Ungewöhnlich aus der Alltäglichkeit herausragend eignet dem Fest eine Art Unwiderstehlichkeit, mit der es uns in sich hineinzieht: in ein Feiern zumindest von einigen Erscheinungen, Erfassungen und Tätigkeiten, die unserem Lebens seine Form geben. Zum Fest erheben sich überalltägliche Verrichtungen, Gedanken und Hinweise, die sich zu einer eigenen – einer festlichen – Welt zusammenschließen.

Diese festliche Welt hat sich in ihrer (europäischen) Entwicklung zu einem tragenden Element geformt, in dem das Leben seine Form gewinnt. In der lateinischen Tradition verbindet sich die Rede von einem (dies) festus mit dem sprachlich verwandten Wort feriae. Diesen feriae ist es zu eigen, dass alle „profanen, im materiellen Interesse des Menschen liegenden Tätigkeiten“ ausgeschlossen werden.

In ganz allgemeiner Form kann unter Fest – oder auch einer Feier – folgendes verstanden werden: Aus dem üblichen, „profanen“ Zeitverlauf wird eine besondere Zeit ausgegrenzt. Zur Festzeit versammelt sich an einem hierfür vorgesehenen Festort die Festgemeinde. Diese repräsentiert sich im Fest selbst, insofern sie sich zumindest für die Festzeit als gleichberechtigte communitas konstituiert. Einzelne Mitglieder oder die Festgemeinde als ganze performieren symbolische „Akte des Feierns“. Solche Festakte realisieren und verzehren sich demnach in ihrem Vollzug: sie bedienen sich konventionalisierter, oft hochgradig ritualisierter Handlungen – wie Festmahl, Festrede, Festmusik – die ihre jeweils vorgängige Funktion und Bedeutung durchaus behalten können, die aber aus der übergeordneten Sicht einer Analytik des Festes nunmehr autoreferentiellen Charakter tragen, insofern sie sich selbst bezeichnen: Signifikant und Signifikat des Festaktes fallen in eins.

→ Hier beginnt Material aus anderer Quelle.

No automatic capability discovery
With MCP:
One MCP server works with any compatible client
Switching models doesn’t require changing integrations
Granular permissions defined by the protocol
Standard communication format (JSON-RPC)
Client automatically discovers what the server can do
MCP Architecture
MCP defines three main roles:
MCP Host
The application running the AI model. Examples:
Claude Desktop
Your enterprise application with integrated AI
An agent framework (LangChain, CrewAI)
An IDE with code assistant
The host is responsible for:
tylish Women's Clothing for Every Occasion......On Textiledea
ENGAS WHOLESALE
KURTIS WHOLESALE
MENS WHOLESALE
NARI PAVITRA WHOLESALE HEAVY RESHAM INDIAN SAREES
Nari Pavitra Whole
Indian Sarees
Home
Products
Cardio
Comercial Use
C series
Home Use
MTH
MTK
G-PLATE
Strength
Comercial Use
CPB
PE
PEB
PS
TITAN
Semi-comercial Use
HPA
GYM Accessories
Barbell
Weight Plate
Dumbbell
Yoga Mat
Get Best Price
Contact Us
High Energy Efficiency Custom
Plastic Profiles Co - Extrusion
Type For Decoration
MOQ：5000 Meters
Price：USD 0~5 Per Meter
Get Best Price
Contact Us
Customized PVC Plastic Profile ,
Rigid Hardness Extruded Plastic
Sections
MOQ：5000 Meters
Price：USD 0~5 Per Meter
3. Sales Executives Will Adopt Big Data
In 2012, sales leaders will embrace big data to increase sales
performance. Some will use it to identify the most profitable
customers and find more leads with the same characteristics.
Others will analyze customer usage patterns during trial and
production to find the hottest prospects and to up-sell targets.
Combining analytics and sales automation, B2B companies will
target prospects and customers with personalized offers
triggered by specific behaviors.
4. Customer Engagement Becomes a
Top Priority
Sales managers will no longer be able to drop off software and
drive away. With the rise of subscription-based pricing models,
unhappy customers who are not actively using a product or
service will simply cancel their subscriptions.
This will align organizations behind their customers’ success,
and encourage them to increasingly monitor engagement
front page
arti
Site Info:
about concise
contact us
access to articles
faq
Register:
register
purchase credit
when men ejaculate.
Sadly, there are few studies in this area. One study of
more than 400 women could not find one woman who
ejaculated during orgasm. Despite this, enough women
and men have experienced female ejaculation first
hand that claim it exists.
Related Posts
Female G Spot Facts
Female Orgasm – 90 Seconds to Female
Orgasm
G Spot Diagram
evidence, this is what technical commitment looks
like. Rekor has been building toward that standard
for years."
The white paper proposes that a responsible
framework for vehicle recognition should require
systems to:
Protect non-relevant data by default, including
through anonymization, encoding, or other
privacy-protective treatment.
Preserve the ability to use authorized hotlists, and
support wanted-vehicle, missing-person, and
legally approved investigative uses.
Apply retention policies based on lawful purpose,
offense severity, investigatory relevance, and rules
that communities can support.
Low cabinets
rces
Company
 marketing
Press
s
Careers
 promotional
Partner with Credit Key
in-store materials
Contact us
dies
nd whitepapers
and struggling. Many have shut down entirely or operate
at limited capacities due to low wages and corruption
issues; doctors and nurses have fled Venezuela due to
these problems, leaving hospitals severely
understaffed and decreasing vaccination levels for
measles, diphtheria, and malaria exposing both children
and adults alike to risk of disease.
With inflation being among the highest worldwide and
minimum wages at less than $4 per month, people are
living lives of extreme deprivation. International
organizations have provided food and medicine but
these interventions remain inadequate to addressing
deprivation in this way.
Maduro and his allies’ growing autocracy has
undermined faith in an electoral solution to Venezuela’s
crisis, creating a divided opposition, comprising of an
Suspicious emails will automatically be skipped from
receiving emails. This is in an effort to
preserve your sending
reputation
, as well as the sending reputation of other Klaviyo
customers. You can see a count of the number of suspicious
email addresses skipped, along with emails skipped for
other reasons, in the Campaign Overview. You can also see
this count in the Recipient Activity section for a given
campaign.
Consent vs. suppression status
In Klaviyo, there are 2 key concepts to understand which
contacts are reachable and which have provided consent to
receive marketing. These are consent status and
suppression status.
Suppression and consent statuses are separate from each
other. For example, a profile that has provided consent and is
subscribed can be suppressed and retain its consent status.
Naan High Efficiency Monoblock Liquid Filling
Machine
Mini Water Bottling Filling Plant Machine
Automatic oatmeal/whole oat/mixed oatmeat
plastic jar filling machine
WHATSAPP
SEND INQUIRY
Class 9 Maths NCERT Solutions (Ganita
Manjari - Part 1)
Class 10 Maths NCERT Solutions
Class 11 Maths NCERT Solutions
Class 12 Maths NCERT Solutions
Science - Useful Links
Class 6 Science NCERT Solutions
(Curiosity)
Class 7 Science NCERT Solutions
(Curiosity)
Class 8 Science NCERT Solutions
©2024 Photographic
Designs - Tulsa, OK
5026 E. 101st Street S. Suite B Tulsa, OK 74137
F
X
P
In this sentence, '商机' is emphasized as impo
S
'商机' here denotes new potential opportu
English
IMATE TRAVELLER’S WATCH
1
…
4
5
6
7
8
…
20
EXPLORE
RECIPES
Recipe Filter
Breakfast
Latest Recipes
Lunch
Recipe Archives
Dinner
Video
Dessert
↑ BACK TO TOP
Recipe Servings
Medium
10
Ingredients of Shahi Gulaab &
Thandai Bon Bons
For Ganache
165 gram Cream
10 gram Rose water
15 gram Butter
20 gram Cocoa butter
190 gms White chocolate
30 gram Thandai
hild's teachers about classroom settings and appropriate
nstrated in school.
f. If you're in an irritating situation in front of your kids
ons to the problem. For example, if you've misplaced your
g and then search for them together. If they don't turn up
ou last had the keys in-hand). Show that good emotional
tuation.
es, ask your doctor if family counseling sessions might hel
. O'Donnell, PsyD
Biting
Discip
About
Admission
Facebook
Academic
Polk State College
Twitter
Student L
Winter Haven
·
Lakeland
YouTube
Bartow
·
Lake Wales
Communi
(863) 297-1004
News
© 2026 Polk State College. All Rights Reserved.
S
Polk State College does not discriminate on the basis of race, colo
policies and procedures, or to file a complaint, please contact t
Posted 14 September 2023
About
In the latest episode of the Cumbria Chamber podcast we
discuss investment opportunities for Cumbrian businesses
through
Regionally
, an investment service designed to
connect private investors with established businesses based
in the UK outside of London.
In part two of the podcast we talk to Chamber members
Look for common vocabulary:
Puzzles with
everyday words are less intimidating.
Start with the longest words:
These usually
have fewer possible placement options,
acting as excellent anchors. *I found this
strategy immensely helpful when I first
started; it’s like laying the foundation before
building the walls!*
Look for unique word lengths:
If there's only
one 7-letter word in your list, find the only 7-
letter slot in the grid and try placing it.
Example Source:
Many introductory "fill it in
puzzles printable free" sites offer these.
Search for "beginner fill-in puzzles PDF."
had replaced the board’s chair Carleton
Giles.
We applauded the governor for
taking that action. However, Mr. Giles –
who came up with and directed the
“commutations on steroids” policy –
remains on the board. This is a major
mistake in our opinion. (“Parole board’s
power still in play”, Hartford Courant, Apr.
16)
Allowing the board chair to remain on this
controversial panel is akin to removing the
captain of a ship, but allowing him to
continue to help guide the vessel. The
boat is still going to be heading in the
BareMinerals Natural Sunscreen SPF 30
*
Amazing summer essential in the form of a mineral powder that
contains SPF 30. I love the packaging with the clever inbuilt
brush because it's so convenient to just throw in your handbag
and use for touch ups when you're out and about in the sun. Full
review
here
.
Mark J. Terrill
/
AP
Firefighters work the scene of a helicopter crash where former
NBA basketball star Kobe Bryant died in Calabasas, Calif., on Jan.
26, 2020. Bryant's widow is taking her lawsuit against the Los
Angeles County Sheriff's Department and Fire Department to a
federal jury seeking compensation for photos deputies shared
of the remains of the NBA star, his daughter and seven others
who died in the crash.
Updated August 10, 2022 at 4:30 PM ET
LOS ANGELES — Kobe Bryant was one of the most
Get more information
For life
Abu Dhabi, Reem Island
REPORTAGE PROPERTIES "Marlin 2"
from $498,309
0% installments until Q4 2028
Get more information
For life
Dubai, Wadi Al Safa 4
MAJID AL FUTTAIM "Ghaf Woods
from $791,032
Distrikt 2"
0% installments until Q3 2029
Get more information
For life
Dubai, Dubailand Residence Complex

Die an der pragmatischen Linguistik ausgerichtete Bestimmung von Fest oder Feier als performativem „Festakt“ hält eine Erklärung dafür bereit, warum tendenziell alle Feste nach dem Kriterium ihres Gelingens oder Misslingens beurteilt werden können, wohingegen sich ihr eventueller Wahrheitswert grundsätzlich der Verifikation, ihre jeweilige Semantik einer allgemeingültigen Beschreibung entzieht und nur von Fall zu Fall zu klären ist. Das performative Verständnis der „Festakte“ erkennt weiterhin die immer schon konstatierte Nähe des Festes zu Ritus, Kultus und Religion, ohne jedoch die Zugehörigkeit von Fest oder Feier zum weiten Bereich des Sakralen zu einer notwendigen Bedingung zu machen. Die kategoriale Offenheit gegenüber profanen Manifestationen von Festlichkeit ist insbesondere für eine Bestandsaufnahme der modernen Formen von Fest oder Feier hilfreich, die sich abseits oder bewusst gegen eine überkommene religiöse Festkultur etabliert haben (z.B. höfische Feste, Revolutionsfeste sowie Feste der Republik in Frankreich; Feste der Pop-Kultur wie das Woodstock Festival im August 1969). Profane Feste können wohl im Einzelfall, nicht aber schlechthin als Ergebnisse eines Prozesses der Säkularisierung gedeutet werden. Eher ist damit zu rechnen, dass profane und sakrale Feste gleichermaßen von deutlich ausgeprägten rituellen Gesten Gebrauch machen können, dass diese Ritualität aber auch stark reduziert sein kann. Genau aus diesem Grund ist es möglich, wichtige Feste vieler Kulturen als die bekannten „rites de passage“ zu beschreiben, ohne dass sich freilich jedes einzelne Fest als ein solcher Übergangsritus zu erweisen braucht. Vielmehr bietet das Fest einen willkommenen Rahmen, innerhalb dessen der Übergangsritus stattfinden kann; so braucht jeder Übergangsritus das Fest, nicht aber die Feier den „rite de passage“.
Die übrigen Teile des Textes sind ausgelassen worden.